Rate-limited requests receive a 429. Limits are independently configurable per component (ingress vs proc).

Backpressure Handling

Backpressure is per tenant/project (not per session). It evaluates the global queue depth plus healthy processor capacity derived from heartbeat data. Key thresholds include:

  • Pressure thresholds — per user type (e.g., anonymous at 60 %, paid at 90 %). When queue pressure exceeds the threshold for a user type, new requests from that tier are rejected with 503.
  • Hard limit — a system-wide ceiling (default 95-98 %) above which all requests are rejected regardless of user type.
  • Capacity buffer — a headroom percentage reserved so the system never saturates completely.

Backpressure is checked in two places: once in the gateway (BackpressureManager.check_capacity) and again at atomic enqueue (AtomicChatQueueManager.enqueue_chat_task_atomic).
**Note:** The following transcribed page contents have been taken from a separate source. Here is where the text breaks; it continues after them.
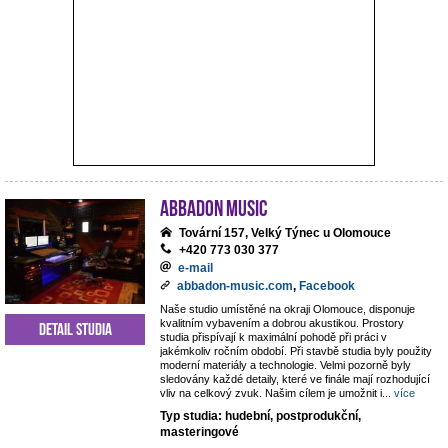
ABBADON Music
Tovární 157, Velký Týnec u Olomouce
+420 773 030 377
e-mail
abbadon-music.com
,
Facebook
Naše studio umístěné na okraji Olomouce, disponuje
kvalitním vybavením a dobrou akustikou. Prostory
Detail studia
studia přispívají k maximální pohodě při práci v
jakémkoliv ročním období. Při stavbě studia byly použity
moderní materiály a technologie. Velmi pozorně byly
sledovány každé detaily, které ve finále mají rozhodující
vliv na celkový zvuk. Našim cílem je umožnit i
...
více
Typ studia: hudební, postprodukční,
masteringové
The double check prevents race conditions where pressure changes between gate and enqueue.

Circuit Breaker

The circuit breaker provides fail-fast behavior when the system is in an unhealthy state. If upstream dependencies (Redis, processor heartbeats) are degraded, the circuit opens and incoming requests are rejected immediately rather than queued into a system that cannot process them. This is step 4 in the enforcement model.

Guarded vs Bypass REST Patterns

By default, REST endpoints are session-only — they authenticate but skip throttling and backpressure. Heavy endpoints can be opted into full gateway protection via two regex lists in GATEWAY_CONFIG_JSON:

  • guarded_rest_patterns — endpoints that receive the same rate-limit and backpressure checks as chat ingestion (e.g., /resources/link-preview, /integrations/.../operations/...).
  • bypass_throttling_patterns — endpoints that should skip rate limiting entirely (e.g., ^/webhooks/stripe$).
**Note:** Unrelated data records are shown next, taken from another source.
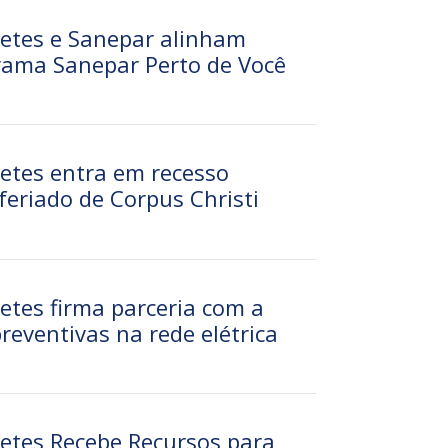
retes e Sanepar alinham
rama Sanepar Perto de Você
retes entra em recesso
feriado de Corpus Christi
etes firma parceria com a
reventivas na rede elétrica
retes Recebe Recursos para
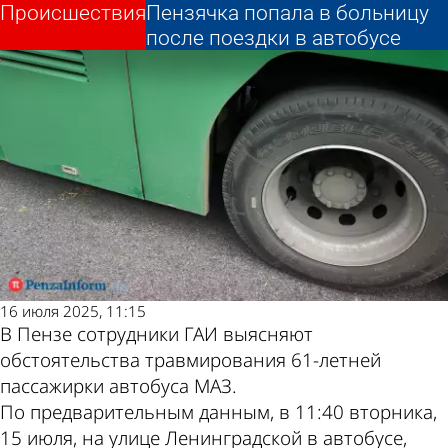
Происшествия
Происшествия
Пензячка попала в больницу
Пензячка попала в больницу
Другие новости по
Погода и курсы
после поездки в автобусе
после поездки в автобусе
теме
валют в Пензе
16 июля 2025, 11:15
В Пензе сотрудники ГАИ выясняют
обстоятельства травмирования 61-летней
пассажирки автобуса МАЗ.
По предварительным данным, в 11:40 вторника,
15 июля, на улице Ленинградской в автобусе,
Patterns are regex-based with optional suffix matching, so short patterns work across different API base prefixes. Both lists are component-aware (ingress vs proc).

Relationship to the 6-Step Enforcement Model

The gateway is the runtime implementation of steps 2 through 6. After session resolution (step 1), the gateway runs rate limiting, backpressure evaluation, circuit-breaker check, economics/quota reservation, and atomic enqueue in sequence. A failure at any step short-circuits the pipeline and returns an appropriate HTTP status (401, 403, 429, or 503) — no LLM call is made and no downstream side effect occurs.